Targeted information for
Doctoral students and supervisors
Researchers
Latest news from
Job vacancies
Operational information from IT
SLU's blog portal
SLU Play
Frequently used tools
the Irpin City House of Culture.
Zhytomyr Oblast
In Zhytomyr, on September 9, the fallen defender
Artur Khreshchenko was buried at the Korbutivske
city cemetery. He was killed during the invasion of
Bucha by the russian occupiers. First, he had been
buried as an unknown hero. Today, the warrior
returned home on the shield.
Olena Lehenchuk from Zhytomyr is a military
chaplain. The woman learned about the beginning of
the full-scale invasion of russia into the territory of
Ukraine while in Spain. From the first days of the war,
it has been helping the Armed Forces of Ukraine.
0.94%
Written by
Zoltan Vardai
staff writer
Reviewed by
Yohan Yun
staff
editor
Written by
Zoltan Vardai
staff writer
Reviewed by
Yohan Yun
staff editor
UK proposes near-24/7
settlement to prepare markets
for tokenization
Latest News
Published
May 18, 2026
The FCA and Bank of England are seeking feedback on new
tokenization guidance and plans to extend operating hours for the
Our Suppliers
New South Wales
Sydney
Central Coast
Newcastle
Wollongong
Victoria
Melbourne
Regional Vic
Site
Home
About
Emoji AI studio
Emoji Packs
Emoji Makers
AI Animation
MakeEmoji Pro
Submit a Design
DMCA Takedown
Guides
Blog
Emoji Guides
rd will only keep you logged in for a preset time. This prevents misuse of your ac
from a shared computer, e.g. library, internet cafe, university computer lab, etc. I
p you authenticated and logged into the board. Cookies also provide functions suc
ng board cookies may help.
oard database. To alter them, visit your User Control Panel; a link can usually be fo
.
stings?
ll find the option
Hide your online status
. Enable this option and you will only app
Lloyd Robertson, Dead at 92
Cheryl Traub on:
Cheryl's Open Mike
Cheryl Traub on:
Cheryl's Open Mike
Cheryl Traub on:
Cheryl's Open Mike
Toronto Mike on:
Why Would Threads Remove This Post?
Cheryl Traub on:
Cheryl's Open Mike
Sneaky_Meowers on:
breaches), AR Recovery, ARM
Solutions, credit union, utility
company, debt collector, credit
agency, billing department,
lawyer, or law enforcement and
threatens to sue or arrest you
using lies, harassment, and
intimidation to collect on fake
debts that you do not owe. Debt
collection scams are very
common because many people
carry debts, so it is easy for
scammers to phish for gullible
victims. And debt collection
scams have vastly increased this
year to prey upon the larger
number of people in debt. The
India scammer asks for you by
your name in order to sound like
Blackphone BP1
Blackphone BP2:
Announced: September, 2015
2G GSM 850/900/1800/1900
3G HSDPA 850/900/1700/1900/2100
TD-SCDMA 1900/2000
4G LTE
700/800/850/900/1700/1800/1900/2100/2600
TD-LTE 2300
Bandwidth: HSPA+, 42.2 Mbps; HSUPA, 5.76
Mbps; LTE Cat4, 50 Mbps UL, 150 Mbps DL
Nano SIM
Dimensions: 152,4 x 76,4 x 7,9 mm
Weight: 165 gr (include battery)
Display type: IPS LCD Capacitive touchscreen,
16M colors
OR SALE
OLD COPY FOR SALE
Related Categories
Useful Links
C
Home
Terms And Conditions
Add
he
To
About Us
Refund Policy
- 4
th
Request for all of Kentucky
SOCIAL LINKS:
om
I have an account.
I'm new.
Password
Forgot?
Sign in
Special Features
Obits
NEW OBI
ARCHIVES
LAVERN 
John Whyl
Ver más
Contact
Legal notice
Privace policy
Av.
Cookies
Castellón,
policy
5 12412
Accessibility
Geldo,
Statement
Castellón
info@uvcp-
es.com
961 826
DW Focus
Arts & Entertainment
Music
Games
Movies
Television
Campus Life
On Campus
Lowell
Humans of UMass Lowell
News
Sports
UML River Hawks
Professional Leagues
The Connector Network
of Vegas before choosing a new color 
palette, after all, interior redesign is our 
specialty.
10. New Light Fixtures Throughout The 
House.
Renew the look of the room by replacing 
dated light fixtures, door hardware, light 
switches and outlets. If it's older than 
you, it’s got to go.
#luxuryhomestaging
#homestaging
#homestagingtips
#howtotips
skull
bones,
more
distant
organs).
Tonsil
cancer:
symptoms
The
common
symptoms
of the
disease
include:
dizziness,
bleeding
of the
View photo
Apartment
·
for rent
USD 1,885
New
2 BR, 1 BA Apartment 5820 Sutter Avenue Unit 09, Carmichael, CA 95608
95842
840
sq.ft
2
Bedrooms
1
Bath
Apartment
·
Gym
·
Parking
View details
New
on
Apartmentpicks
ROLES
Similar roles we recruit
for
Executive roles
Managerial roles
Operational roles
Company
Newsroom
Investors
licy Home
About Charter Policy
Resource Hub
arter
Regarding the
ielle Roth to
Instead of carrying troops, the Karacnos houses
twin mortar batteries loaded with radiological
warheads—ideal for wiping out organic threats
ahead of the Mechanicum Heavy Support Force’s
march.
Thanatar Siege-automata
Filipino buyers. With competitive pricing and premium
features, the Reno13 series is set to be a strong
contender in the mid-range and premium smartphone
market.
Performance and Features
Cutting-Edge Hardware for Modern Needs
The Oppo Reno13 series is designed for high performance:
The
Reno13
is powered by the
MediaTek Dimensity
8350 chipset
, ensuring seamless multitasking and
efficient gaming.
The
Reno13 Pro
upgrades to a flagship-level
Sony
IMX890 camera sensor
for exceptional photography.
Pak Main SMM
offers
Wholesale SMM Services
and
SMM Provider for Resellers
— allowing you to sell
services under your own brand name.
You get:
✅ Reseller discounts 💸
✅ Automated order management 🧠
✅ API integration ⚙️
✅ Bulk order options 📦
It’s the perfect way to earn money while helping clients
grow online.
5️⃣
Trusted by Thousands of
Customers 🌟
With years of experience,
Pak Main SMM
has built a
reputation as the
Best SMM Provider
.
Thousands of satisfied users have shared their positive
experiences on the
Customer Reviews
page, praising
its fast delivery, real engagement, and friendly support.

┄┄┄┄┄┄┄┄┄┄┄┄┄┄┄┄┄┄┄┄

Problem requirements: Return the listing exactly as it was given to you, with every line intact.

Solution:
Targeted information for
Doctoral students and supervisors
Researchers
Latest news from
Job vacancies
Operational information from IT
SLU's blog portal
SLU Play
Frequently used tools
the Irpin City House of Culture.
Zhytomyr Oblast
In Zhytomyr, on September 9, the fallen defender
Artur Khreshchenko was buried at the Korbutivske
city cemetery. He was killed during the invasion of
Bucha by the russian occupiers. First, he had been
buried as an unknown hero. Today, the warrior
returned home on the shield.
Olena Lehenchuk from Zhytomyr is a military
chaplain. The woman learned about the beginning of
the full-scale invasion of russia into the territory of
Ukraine while in Spain. From the first days of the war,
it has been helping the Armed Forces of Ukraine.
0.94%
Written by
Zoltan Vardai
staff writer
Reviewed by
Yohan Yun
staff
editor
Written by
Zoltan Vardai
staff writer
Reviewed by
Yohan Yun
staff editor
UK proposes near-24/7
settlement to prepare markets
for tokenization
Latest News
Published
May 18, 2026
The FCA and Bank of England are seeking feedback on new
tokenization guidance and plans to extend operating hours for the
Our Suppliers
New South Wales
Sydney
Central Coast
Newcastle
Wollongong
Victoria
Melbourne
Regional Vic
Site
Home
About
Emoji AI studio
Emoji Packs
Emoji Makers
AI Animation
MakeEmoji Pro
Submit a Design
DMCA Takedown
Guides
Blog
Emoji Guides
rd will only keep you logged in for a preset time. This prevents misuse of your ac
from a shared computer, e.g. library, internet cafe, university computer lab, etc. I
p you authenticated and logged into the board. Cookies also provide functions suc
ng board cookies may help.
oard database. To alter them, visit your User Control Panel; a link can usually be fo
.
stings?
ll find the option
Hide your online status
. Enable this option and you will only app
Lloyd Robertson, Dead at 92
Cheryl Traub on:
Cheryl's Open Mike
Cheryl Traub on:
Cheryl's Open Mike
Cheryl Traub on:
Cheryl's Open Mike
Toronto Mike on:
Why Would Threads Remove This Post?
Cheryl Traub on:
Cheryl's Open Mike
Sneaky_Meowers on:
breaches), AR Recovery, ARM
Solutions, credit union, utility
company, debt collector, credit
agency, billing department,
lawyer, or law enforcement and
threatens to sue or arrest you
using lies, harassment, and
intimidation to collect on fake
debts that you do not owe. Debt
collection scams are very
common because many people
carry debts, so it is easy for
scammers to phish for gullible
victims. And debt collection
scams have vastly increased this
year to prey upon the larger
number of people in debt. The
India scammer asks for you by
your name in order to sound like
Blackphone BP1
Blackphone BP2:
Announced: September, 2015
2G GSM 850/900/1800/1900
3G HSDPA 850/900/1700/1900/2100
TD-SCDMA 1900/2000
4G LTE
700/800/850/900/1700/1800/1900/2100/2600
TD-LTE 2300
Bandwidth: HSPA+, 42.2 Mbps; HSUPA, 5.76
Mbps; LTE Cat4, 50 Mbps UL, 150 Mbps DL
Nano SIM
Dimensions: 152,4 x 76,4 x 7,9 mm
Weight: 165 gr (include battery)
Display type: IPS LCD Capacitive touchscreen,
16M colors
OR SALE
OLD COPY FOR SALE
Related Categories
Useful Links
C
Home
Terms And Conditions
Add
he
To
About Us
Refund Policy
- 4
th
Request for all of Kentucky
SOCIAL LINKS:
om
I have an account.
I'm new.
Password
Forgot?
Sign in
Special Features
Obits
NEW OBI
ARCHIVES
LAVERN 
John Whyl
Ver más
Contact
Legal notice
Privace policy
Av.
Cookies
Castellón,
policy
5 12412
Accessibility
Geldo,
Statement
Castellón
info@uvcp-
es.com
961 826
DW Focus
Arts & Entertainment
Music
Games
Movies
Television
Campus Life
On Campus
Lowell
Humans of UMass Lowell
News
Sports
UML River Hawks
Professional Leagues
The Connector Network
of Vegas before choosing a new color 
palette, after all, interior redesign is our 
specialty.
10. New Light Fixtures Throughout The 
House.
Renew the look of the room by replacing 
dated light fixtures, door hardware, light 
switches and outlets. If it's older than 
you, it’s got to go.
#luxuryhomestaging
#homestaging
#homestagingtips
#howtotips
skull
bones,
more
distant
organs).
Tonsil
cancer:
symptoms
The
common
symptoms
of the
disease
include:
dizziness,
bleeding
of the
View photo
Apartment
·
for rent
USD 1,885
New
2 BR, 1 BA Apartment 5820 Sutter Avenue Unit 09, Carmichael, CA 95608
95842
840
sq.ft
2
Bedrooms
1
Bath
Apartment
·
Gym
·
Parking
View details
New
on
Apartmentpicks
ROLES
Similar roles we recruit
for
Executive roles
Managerial roles
Operational roles
Company
Newsroom
Investors
licy Home
About Charter Policy
Resource Hub
arter
Regarding the
ielle Roth to
Instead of carrying troops, the Karacnos houses
twin mortar batteries loaded with radiological
warheads—ideal for wiping out organic threats
ahead of the Mechanicum Heavy Support Force’s
march.
Thanatar Siege-automata
Filipino buyers. With competitive pricing and premium
features, the Reno13 series is set to be a strong
contender in the mid-range and premium smartphone
market.
Performance and Features
Cutting-Edge Hardware for Modern Needs
The Oppo Reno13 series is designed for high performance:
The
Reno13
is powered by the
MediaTek Dimensity
8350 chipset
, ensuring seamless multitasking and
efficient gaming.
The
Reno13 Pro
upgrades to a flagship-level
Sony
IMX890 camera sensor
for exceptional photography.
Pak Main SMM
offers
Wholesale SMM Services
and
SMM Provider for Resellers
— allowing you to sell
services under your own brand name.
You get:
✅ Reseller discounts 💸
✅ Automated order management 🧠
✅ API integration ⚙️
✅ Bulk order options 📦
It’s the perfect way to earn money while helping clients
grow online.
5️⃣
Trusted by Thousands of
Customers 🌟
With years of experience,
Pak Main SMM
has built a
reputation as the
Best SMM Provider
.
Thousands of satisfied users have shared their positive
experiences on the
Customer Reviews
page, praising
its fast delivery, real engagement, and friendly support.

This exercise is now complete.